Although wolverine tracks have been confirmed in the Uintas in recent years, DWR officials aren't ready to say whether wolverines have re-established a presence in Utah's northern mountains. This is because wolverines have home ranges up to 1,000 square miles and males are known to roam for miles outside those ranges.
"It could be an animal that passed through the area and has since moved on, never to be seen again," mammals conservation coordinator Kim Hersey said.
Utah State University wildlife biologist Mike Wolfe also cautioned against rushing to conclusions. He suspects lone male wolverines have been passing unnoticed through Utah for years, pointing to photographs of tracks taken by one of his graduate students.
To prove the species has re-established itself, "you need to have multiple sightings in a relatively small area in a short time frame," said Wolfe, a professor emeritus. "The best thing would be where you had a female with cubs."
News of the photos still excited conservationists.
"I am ecstatic. It proves the return of the wolverine to Utah and the Uinta Mountains and it will have an impact on motorized recreation and logging in the Uintas," said Kevin Mueller, Southern Rockies conservation manager for WildEarth Guardians. "No matter how you cut it, those are additional impacts to a species that is extremely sensitive to disturbance."
He argued the wolverine photographs provide new and significant information that should give the Uinta-Wasatch-Cache National Forest pause before signing off on a timber harvest proposed on 4,400 acres in the Smith Fork, the drainage immediately to the east of Blacks Fork. A decision is expected to be issued as early as Thursday.
However, under a special proposed rule, Fish and Wildlife Service officials contend a wolverine listing would not affect timber harvests, snowmobiling, skiing or other human activities they say do not threaten the animal.

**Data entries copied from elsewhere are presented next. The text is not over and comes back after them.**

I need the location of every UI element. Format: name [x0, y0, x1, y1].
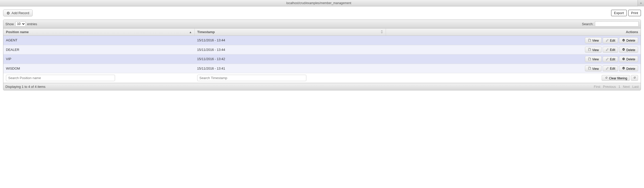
clear-filtering-label: Clear filtering [609, 76, 627, 80]
data-table: Position name ▲ Timestamp Actions AGENT1… [3, 28, 641, 83]
browser-url: localhost/crud/examples/member_managemen… [0, 1, 638, 5]
column-header-position[interactable]: Position name ▲ [3, 29, 195, 36]
column-filter-row: Clear filtering [3, 73, 641, 83]
add-record-button[interactable]: Add Record [3, 10, 33, 16]
cell-position: WISDOM [3, 64, 195, 73]
plus-circle-icon [6, 11, 10, 15]
delete-label: Delete [626, 58, 635, 61]
search-input[interactable] [595, 21, 639, 26]
global-search: Search: [582, 21, 639, 26]
table-row: DEALER15/11/2016 - 13:44 View Edit Delet… [3, 45, 641, 54]
cell-timestamp: 15/11/2016 - 13:41 [195, 64, 386, 73]
minus-circle-icon [622, 38, 626, 42]
cell-position: VIP [3, 54, 195, 64]
clear-filtering-button[interactable]: Clear filtering [602, 75, 630, 81]
edit-label: Edit [610, 67, 615, 70]
view-label: View [592, 39, 599, 42]
delete-button[interactable]: Delete [619, 65, 638, 72]
svg-rect-8 [623, 49, 624, 50]
pencil-icon [605, 57, 609, 61]
edit-button[interactable]: Edit [603, 56, 618, 62]
pagination: First Previous 1 Next Last [594, 85, 639, 89]
pencil-icon [605, 39, 609, 42]
export-button[interactable]: Export [611, 10, 627, 16]
view-button[interactable]: View [585, 56, 602, 62]
cell-actions: View Edit Delete [386, 54, 641, 64]
view-button[interactable]: View [585, 37, 602, 43]
page-prev[interactable]: Previous [603, 85, 616, 89]
column-header-timestamp-label: Timestamp [197, 30, 215, 34]
edit-button[interactable]: Edit [603, 37, 618, 43]
datatable-controls-bar: Show 10 entries Search: [3, 20, 641, 28]
new-tab-button[interactable]: + [638, 0, 644, 6]
print-button[interactable]: Print [628, 10, 641, 16]
cell-timestamp: 15/11/2016 - 13:44 [195, 36, 386, 45]
page-first[interactable]: First [594, 85, 600, 89]
page-last[interactable]: Last [632, 85, 639, 89]
cell-actions: View Edit Delete [386, 64, 641, 73]
view-button[interactable]: View [585, 47, 602, 53]
refresh-button[interactable] [631, 75, 638, 81]
pencil-icon [605, 48, 609, 51]
delete-button[interactable]: Delete [619, 37, 638, 43]
delete-label: Delete [626, 39, 635, 42]
edit-label: Edit [610, 39, 615, 42]
delete-label: Delete [626, 48, 635, 52]
filter-position-input[interactable] [6, 75, 115, 81]
cell-position: AGENT [3, 36, 195, 45]
page-next[interactable]: Next [623, 85, 630, 89]
column-header-position-label: Position name [6, 30, 29, 34]
length-select[interactable]: 10 [15, 21, 26, 26]
column-header-actions-label: Actions [626, 30, 638, 34]
sort-asc-icon: ▲ [189, 31, 192, 34]
table-row: VIP15/11/2016 - 13:42 View Edit Delete [3, 54, 641, 64]
file-icon [588, 48, 591, 51]
file-icon [588, 38, 591, 42]
print-label: Print [631, 11, 638, 15]
cell-actions: View Edit Delete [386, 36, 641, 45]
svg-rect-6 [623, 40, 624, 40]
search-label: Search: [582, 22, 593, 26]
export-label: Export [614, 11, 624, 15]
minus-circle-icon [622, 67, 626, 70]
delete-button[interactable]: Delete [619, 56, 638, 62]
view-label: View [592, 58, 599, 61]
page-current[interactable]: 1 [618, 85, 620, 89]
add-record-label: Add Record [12, 11, 29, 15]
edit-label: Edit [610, 58, 615, 61]
table-row: AGENT15/11/2016 - 13:44 View Edit Delete [3, 36, 641, 45]
svg-marker-3 [381, 30, 383, 31]
file-icon [588, 57, 591, 61]
cell-position: DEALER [3, 45, 195, 54]
filter-timestamp-input[interactable] [197, 75, 306, 81]
column-header-actions: Actions [386, 29, 641, 36]
pencil-icon [605, 67, 609, 70]
refresh-icon [633, 76, 636, 80]
datatable-footer: Displaying 1 to 4 of 4 items First Previ… [3, 83, 641, 90]
length-control: Show 10 entries [5, 21, 37, 26]
edit-label: Edit [610, 48, 615, 52]
cell-actions: View Edit Delete [386, 45, 641, 54]
reload-icon [604, 76, 608, 80]
show-prefix-label: Show [5, 22, 14, 26]
view-label: View [592, 67, 599, 70]
svg-rect-2 [7, 13, 9, 13]
browser-tabbar: localhost/crud/examples/member_managemen… [0, 0, 644, 6]
view-label: View [592, 48, 599, 52]
minus-circle-icon [622, 57, 626, 61]
svg-rect-10 [623, 59, 624, 59]
page-toolbar: Add Record Export Print [3, 10, 641, 16]
datatable: Show 10 entries Search: Position name ▲ [3, 20, 641, 90]
svg-rect-12 [623, 68, 624, 69]
cell-timestamp: 15/11/2016 - 13:42 [195, 54, 386, 64]
column-header-timestamp[interactable]: Timestamp [195, 29, 386, 36]
show-suffix-label: entries [27, 22, 37, 26]
delete-button[interactable]: Delete [619, 47, 638, 53]
edit-button[interactable]: Edit [603, 47, 618, 53]
delete-label: Delete [626, 67, 635, 70]
view-button[interactable]: View [585, 65, 602, 72]
cell-timestamp: 15/11/2016 - 13:44 [195, 45, 386, 54]
file-icon [588, 67, 591, 70]
edit-button[interactable]: Edit [603, 65, 618, 71]
minus-circle-icon [622, 48, 626, 51]
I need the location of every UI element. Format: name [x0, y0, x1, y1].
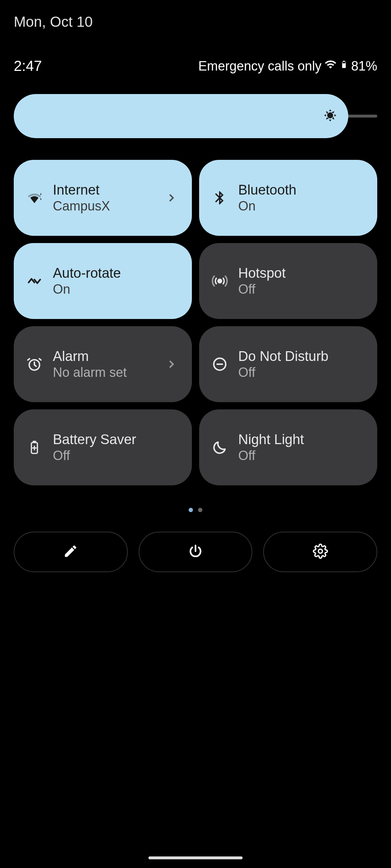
svg-point-6: [318, 549, 322, 553]
tile-bluetooth[interactable]: Bluetooth On: [199, 160, 377, 236]
tile-auto-rotate[interactable]: Auto-rotate On: [14, 243, 192, 319]
brightness-slider-container: [14, 94, 377, 138]
status-time: 2:47: [14, 58, 42, 74]
tile-do-not-disturb[interactable]: Do Not Disturb Off: [199, 326, 377, 402]
bottom-action-buttons: [14, 532, 377, 572]
tile-title: Battery Saver: [53, 432, 177, 447]
tile-title: Do Not Disturb: [238, 349, 363, 364]
moon-icon: [210, 438, 230, 457]
tile-hotspot[interactable]: Hotspot Off: [199, 243, 377, 319]
chevron-right-icon: [166, 358, 177, 370]
battery-pct-text: 81%: [351, 59, 377, 74]
battery-icon: [340, 58, 348, 74]
svg-rect-0: [342, 62, 345, 63]
brightness-icon: [323, 108, 337, 124]
power-button[interactable]: [139, 532, 253, 572]
power-icon: [188, 544, 203, 560]
svg-point-2: [218, 279, 222, 283]
tile-subtitle: CampusX: [53, 199, 157, 214]
pencil-icon: [63, 544, 78, 560]
tile-title: Auto-rotate: [53, 265, 177, 281]
network-status-text: Emergency calls only: [198, 59, 321, 74]
tile-subtitle: No alarm set: [53, 365, 157, 380]
tile-internet[interactable]: Internet CampusX: [14, 160, 192, 236]
navigation-handle[interactable]: [148, 856, 243, 859]
dnd-icon: [210, 354, 230, 374]
tile-night-light[interactable]: Night Light Off: [199, 409, 377, 485]
tile-title: Night Light: [238, 432, 363, 447]
tile-alarm[interactable]: Alarm No alarm set: [14, 326, 192, 402]
bluetooth-icon: [210, 188, 230, 208]
page-dot-active: [189, 508, 193, 512]
svg-point-1: [328, 113, 332, 118]
tile-title: Hotspot: [238, 265, 363, 281]
hotspot-icon: [210, 271, 230, 291]
date-label: Mon, Oct 10: [14, 14, 93, 30]
chevron-right-icon: [166, 192, 177, 204]
settings-button[interactable]: [263, 532, 377, 572]
auto-rotate-icon: [25, 271, 44, 291]
tile-subtitle: Off: [238, 365, 363, 380]
gear-icon: [313, 544, 328, 560]
brightness-slider[interactable]: [14, 94, 377, 138]
tile-subtitle: Off: [238, 282, 363, 297]
tile-subtitle: On: [238, 199, 363, 214]
wifi-icon: [324, 58, 337, 74]
page-indicator: [0, 508, 391, 512]
edit-button[interactable]: [14, 532, 128, 572]
tile-battery-saver[interactable]: Battery Saver Off: [14, 409, 192, 485]
tile-title: Internet: [53, 182, 157, 198]
battery-saver-icon: [25, 438, 44, 457]
wifi-icon: [25, 188, 44, 208]
page-dot-inactive: [198, 508, 202, 512]
brightness-fill: [14, 94, 348, 138]
status-right: Emergency calls only 81%: [198, 58, 377, 74]
tile-subtitle: On: [53, 282, 177, 297]
alarm-icon: [25, 354, 44, 374]
tile-subtitle: Off: [238, 448, 363, 463]
tile-title: Alarm: [53, 349, 157, 364]
quick-settings-tiles: Internet CampusX Bluetooth On Auto-rotat…: [14, 160, 377, 485]
tile-title: Bluetooth: [238, 182, 363, 198]
status-bar: 2:47 Emergency calls only 81%: [0, 58, 391, 74]
tile-subtitle: Off: [53, 448, 177, 463]
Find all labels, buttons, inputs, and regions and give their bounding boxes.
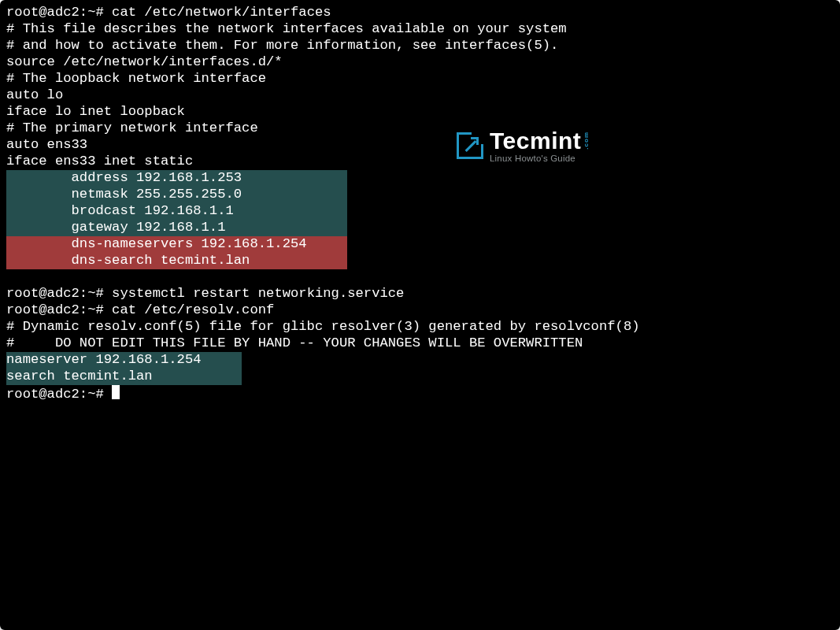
logo-brand-text: Tecmint [490, 129, 581, 153]
cursor [112, 385, 120, 399]
terminal-line: root@adc2:~# cat /etc/resolv.conf [6, 302, 834, 319]
logo-subtitle: Linux Howto's Guide [490, 154, 590, 164]
output-line: # This file describes the network interf… [6, 21, 834, 38]
shell-prompt: root@adc2:~# [6, 286, 112, 301]
logo-mark-icon [457, 132, 483, 159]
shell-prompt: root@adc2:~# [6, 387, 112, 402]
output-line: # Dynamic resolv.conf(5) file for glibc … [6, 319, 834, 335]
shell-prompt: root@adc2:~# [6, 5, 112, 20]
output-line: auto lo [6, 87, 834, 104]
command-text: cat /etc/resolv.conf [112, 302, 274, 317]
command-text: cat /etc/network/interfaces [112, 5, 331, 20]
output-line: iface ens33 inet static [6, 154, 834, 170]
terminal-line: root@adc2:~# [6, 385, 834, 403]
command-text: systemctl restart networking.service [112, 286, 404, 301]
output-line: auto ens33 [6, 137, 834, 154]
blank-line [6, 269, 834, 286]
logo-domain-text: .com [583, 132, 590, 150]
highlighted-dns-line: dns-nameservers 192.168.1.254 [6, 236, 347, 253]
shell-prompt: root@adc2:~# [6, 302, 112, 317]
output-line: # DO NOT EDIT THIS FILE BY HAND -- YOUR … [6, 335, 834, 352]
terminal-line: root@adc2:~# cat /etc/network/interfaces [6, 5, 834, 21]
tecmint-logo: Tecmint .com Linux Howto's Guide [457, 129, 590, 164]
highlighted-dns-line: dns-search tecmint.lan [6, 253, 347, 269]
highlighted-config-line: gateway 192.168.1.1 [6, 220, 347, 236]
output-line: iface lo inet loopback [6, 104, 834, 120]
highlighted-config-line: address 192.168.1.253 [6, 170, 347, 187]
output-line: source /etc/network/interfaces.d/* [6, 54, 834, 71]
output-line: # The loopback network interface [6, 71, 834, 87]
highlighted-resolv-line: nameserver 192.168.1.254 [6, 352, 242, 369]
highlighted-config-line: netmask 255.255.255.0 [6, 187, 347, 203]
terminal-line: root@adc2:~# systemctl restart networkin… [6, 286, 834, 302]
output-line: # The primary network interface [6, 120, 834, 137]
highlighted-config-line: brodcast 192.168.1.1 [6, 203, 347, 220]
highlighted-resolv-line: search tecmint.lan [6, 369, 242, 385]
terminal-window[interactable]: root@adc2:~# cat /etc/network/interfaces… [0, 0, 840, 630]
output-line: # and how to activate them. For more inf… [6, 38, 834, 54]
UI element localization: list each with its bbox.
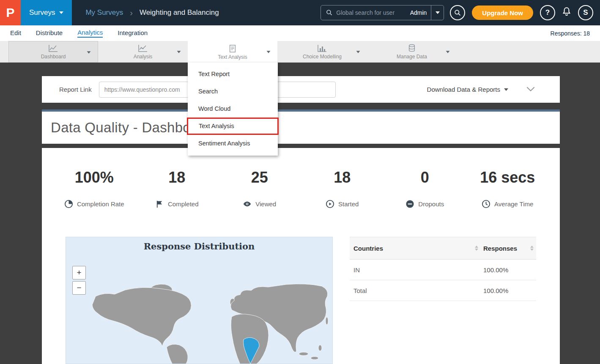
menu-item-text-analysis[interactable]: Text Analysis [187, 118, 279, 135]
report-link-card: Report Link Download Data & Reports [42, 76, 560, 103]
toolbar-label-text-analysis: Text Analysis [218, 54, 247, 60]
stat-label: Average Time [494, 200, 533, 208]
help-button[interactable]: ? [540, 5, 555, 20]
minus-circle-icon [405, 200, 414, 208]
notifications-button[interactable] [561, 6, 572, 19]
chevron-down-icon [267, 51, 271, 53]
stat-completion-rate: 100% Completion Rate [53, 168, 136, 208]
chevron-down-icon [356, 51, 360, 53]
tab-edit[interactable]: Edit [10, 29, 21, 37]
flag-icon [155, 200, 164, 208]
menu-item-word-cloud[interactable]: Word Cloud [188, 100, 278, 118]
search-submit-button[interactable] [450, 5, 465, 20]
breadcrumb-separator-icon: › [130, 8, 133, 18]
responses-value: 100.00% [483, 266, 508, 274]
download-data-reports-label: Download Data & Reports [427, 86, 500, 93]
top-bar: P Surveys My Surveys › Weighting and Bal… [0, 0, 600, 25]
stat-label: Completed [168, 200, 199, 208]
help-label: ? [545, 8, 550, 17]
pie-chart-icon [64, 200, 73, 208]
text-analysis-menu: Text Report Search Word Cloud Text Analy… [188, 63, 278, 156]
zoom-in-button[interactable]: + [72, 266, 86, 279]
table-row: IN 100.00% [350, 260, 536, 280]
chevron-down-icon [436, 11, 440, 14]
report-link-label: Report Link [59, 86, 92, 93]
upgrade-now-label: Upgrade Now [482, 9, 523, 16]
page-title-card: Data Quality - Dashboard [42, 112, 560, 144]
stat-value: 18 [301, 168, 384, 187]
tab-integration[interactable]: Integration [118, 29, 148, 37]
collapse-panel-button[interactable] [526, 86, 535, 93]
menu-item-search[interactable]: Search [188, 83, 278, 100]
global-search-input[interactable] [336, 9, 405, 16]
database-icon [407, 44, 417, 52]
sort-icon[interactable] [530, 246, 534, 251]
stat-value: 25 [218, 168, 301, 187]
topbar-actions: Admin Upgrade Now ? S [321, 5, 600, 20]
menu-item-text-report[interactable]: Text Report [188, 66, 278, 83]
download-data-reports-button[interactable]: Download Data & Reports [427, 86, 508, 93]
countries-table: Countries Responses IN 100.00% Total 100… [350, 237, 536, 301]
stat-dropouts: 0 Dropouts [384, 168, 466, 208]
column-header-countries[interactable]: Countries [353, 245, 383, 252]
user-avatar[interactable]: S [578, 5, 593, 20]
chevron-down-icon [526, 86, 535, 92]
stat-value: 18 [136, 168, 219, 187]
chevron-down-icon [177, 51, 181, 53]
search-icon [326, 9, 333, 16]
response-distribution-map[interactable]: Response Distribution + − [66, 237, 333, 364]
eye-icon [243, 200, 252, 208]
play-circle-icon [326, 200, 334, 208]
toolbar-label-analysis: Analysis [134, 54, 153, 60]
responses-count: Responses: 18 [551, 30, 590, 37]
toolbar-item-manage-data[interactable]: Manage Data [367, 41, 457, 63]
text-document-icon [227, 44, 238, 53]
surveys-menu-button[interactable]: Surveys [21, 0, 72, 25]
chevron-down-icon [87, 51, 91, 53]
tab-analytics[interactable]: Analytics [77, 29, 103, 38]
stat-label: Started [338, 200, 359, 208]
global-search-box[interactable]: Admin [321, 5, 444, 20]
column-header-responses[interactable]: Responses [483, 245, 517, 252]
line-chart-icon [48, 44, 58, 52]
toolbar-item-text-analysis[interactable]: Text Analysis [188, 41, 277, 63]
avatar-letter: S [583, 8, 588, 17]
toolbar-label-choice-modelling: Choice Modelling [303, 54, 342, 60]
menu-item-sentiment-analysis[interactable]: Sentiment Analysis [188, 135, 278, 152]
sort-icon[interactable] [475, 246, 478, 251]
stat-label: Completion Rate [77, 200, 124, 208]
stats-row: 100% Completion Rate 18 Completed 25 Vie… [53, 168, 549, 208]
analytics-toolbar: Dashboard Analysis Text Analysis Choice … [0, 41, 600, 63]
chevron-down-icon [446, 51, 450, 53]
chevron-down-icon [504, 88, 508, 91]
report-card-actions: Download Data & Reports [427, 86, 560, 93]
search-icon [454, 9, 461, 16]
stat-label: Viewed [255, 200, 276, 208]
chevron-down-icon [59, 11, 63, 14]
toolbar-label-manage-data: Manage Data [397, 54, 427, 60]
map-title: Response Distribution [66, 241, 332, 252]
tab-distribute[interactable]: Distribute [36, 29, 63, 37]
search-scope-label: Admin [406, 9, 431, 16]
countries-table-header: Countries Responses [350, 237, 536, 260]
toolbar-item-choice-modelling[interactable]: Choice Modelling [277, 41, 367, 63]
country-code: IN [353, 266, 360, 274]
search-scope-dropdown[interactable] [431, 5, 444, 20]
upgrade-now-button[interactable]: Upgrade Now [472, 5, 533, 20]
clock-icon [482, 200, 490, 208]
world-map[interactable] [66, 279, 333, 364]
survey-nav: Edit Distribute Analytics Integration Re… [0, 25, 600, 41]
logo-letter: P [6, 5, 14, 20]
country-code: Total [353, 287, 367, 294]
breadcrumb-my-surveys[interactable]: My Surveys [85, 8, 123, 17]
trend-chart-icon [138, 44, 148, 52]
toolbar-item-dashboard[interactable]: Dashboard [8, 41, 98, 63]
toolbar-item-analysis[interactable]: Analysis [98, 41, 188, 63]
app-logo[interactable]: P [0, 0, 21, 25]
breadcrumb-current-survey: Weighting and Balancing [140, 8, 219, 17]
surveys-menu-label: Surveys [29, 8, 55, 17]
stat-label: Dropouts [418, 200, 444, 208]
bar-chart-icon [317, 44, 327, 52]
stat-viewed: 25 Viewed [218, 168, 301, 208]
stat-value: 0 [384, 168, 466, 187]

With little help from human intervention, wolverine numbers have rebounded in the North Cascades and Northern Rockies, but there are still only 250 to 300 individuals. Scientists now fear climate change will render much of their southern range uninhabitable. This is because wolverines are restricted to alpine environments where temperatures are cold year-round and snow cover persists through May.
Still, in recent years, a wolverine fitted with a radio collar has appeared in Colorado and Utah's DWR fields five to 10 "credible" annual sightings.
"Even where they are known to be established," Hersey said, "it is incredibly rare to see one."
In hopes of recording wolverines, lynxes and other elusive predators, DWR biologist Adam Brewerton put out four cameras last January, with the help of U.S. Forest Service biologists. Locations were selected based on past unconfirmed sightings.
They hung roadkill deer from trees in the cameras' lines of sight. Brewerton recovered the cameras in recent weeks after the snow melted and pored over the 40,000 images they shot. The camera set up in Blacks Fork recorded marten, jays, squirrels and finally a red fox raiding the bait station.
On Feb. 18, two days after the fox took off with the carcass, the wolverine appeared around 6:39 p.m. and hung around for five minutes, checking out the empty cage. Two months later, another trail camera to the north in Wyoming, about 20 miles from Evanston, recorded a wolverine. Biologists are trying to determine if the photographed animals are the same individual.
"If it is, we can determine a time frame when the animal or animals may have been in the area," Brewerton said. "We can also determine if the wolverine was wandering through the area or if it's a resident animal that's making its home here."